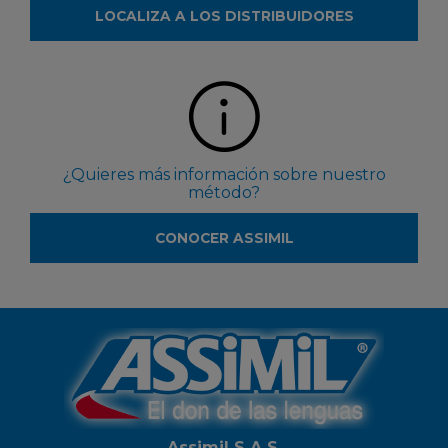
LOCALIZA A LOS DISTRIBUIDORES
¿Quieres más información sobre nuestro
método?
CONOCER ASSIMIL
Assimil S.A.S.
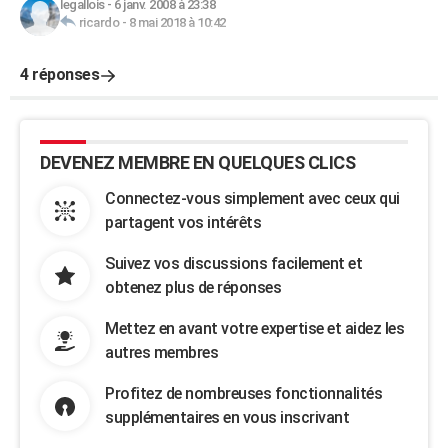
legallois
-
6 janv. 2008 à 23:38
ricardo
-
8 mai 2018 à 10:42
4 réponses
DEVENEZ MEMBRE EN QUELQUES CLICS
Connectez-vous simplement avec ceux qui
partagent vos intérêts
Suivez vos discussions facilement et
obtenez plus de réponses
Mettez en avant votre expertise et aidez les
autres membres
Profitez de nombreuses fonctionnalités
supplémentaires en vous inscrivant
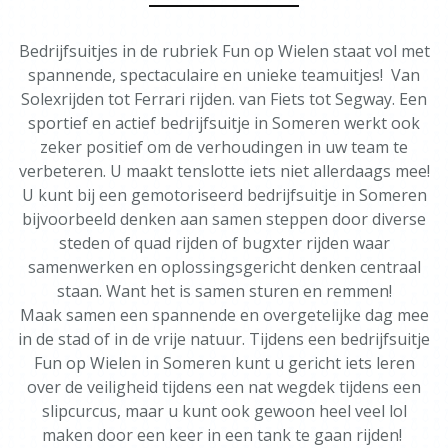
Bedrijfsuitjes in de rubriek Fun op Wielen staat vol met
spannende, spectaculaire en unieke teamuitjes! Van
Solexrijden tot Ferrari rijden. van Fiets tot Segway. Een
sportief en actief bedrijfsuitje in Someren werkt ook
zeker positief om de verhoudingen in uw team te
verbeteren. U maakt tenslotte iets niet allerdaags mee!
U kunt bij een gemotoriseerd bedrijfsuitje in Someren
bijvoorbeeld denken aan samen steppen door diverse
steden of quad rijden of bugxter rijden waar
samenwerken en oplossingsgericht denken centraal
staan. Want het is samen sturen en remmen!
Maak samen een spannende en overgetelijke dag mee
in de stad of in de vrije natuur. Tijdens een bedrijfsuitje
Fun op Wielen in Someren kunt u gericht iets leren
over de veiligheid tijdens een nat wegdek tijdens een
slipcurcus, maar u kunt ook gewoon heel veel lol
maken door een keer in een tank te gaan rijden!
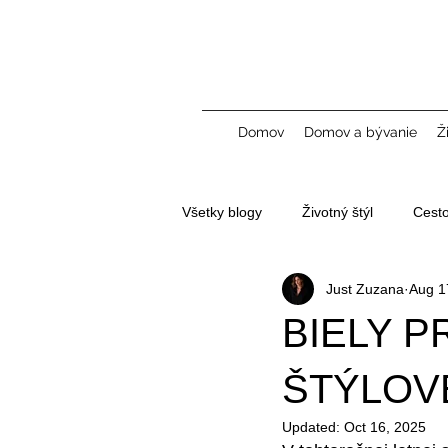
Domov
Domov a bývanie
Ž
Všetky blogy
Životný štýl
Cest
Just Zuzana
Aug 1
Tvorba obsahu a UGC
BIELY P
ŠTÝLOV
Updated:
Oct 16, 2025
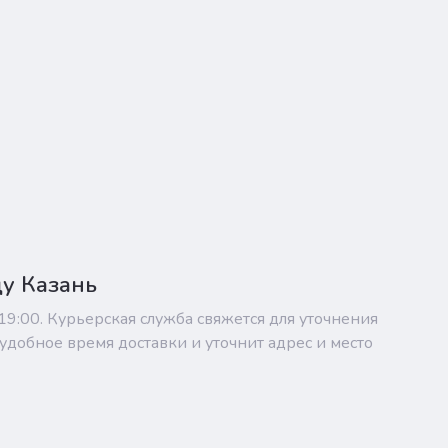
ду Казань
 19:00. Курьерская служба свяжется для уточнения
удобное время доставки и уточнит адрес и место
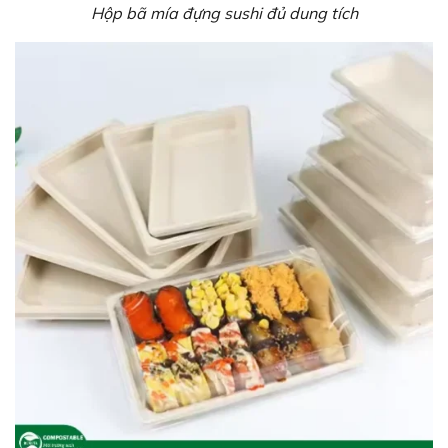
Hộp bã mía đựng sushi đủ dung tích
-*-*-
**WORK REQUIRED**:
Would you please write out, exactly and with no other lines, the stretch of the listing above from the line containing "6 janv. 2008 à 23:38" through the line containing "autres membres"?

**ANSWER FOR THE TASK**:
6 janv. 2008 à 23:38
ricardo
-
8 mai 2018 à 10:42
4 réponses
DEVENEZ MEMBRE EN QUELQUES CLICS
Connectez-vous simplement avec ceux qui
partagent vos intérêts
Suivez vos discussions facilement et
obtenez plus de réponses
Mettez en avant votre expertise et aidez les
autres membres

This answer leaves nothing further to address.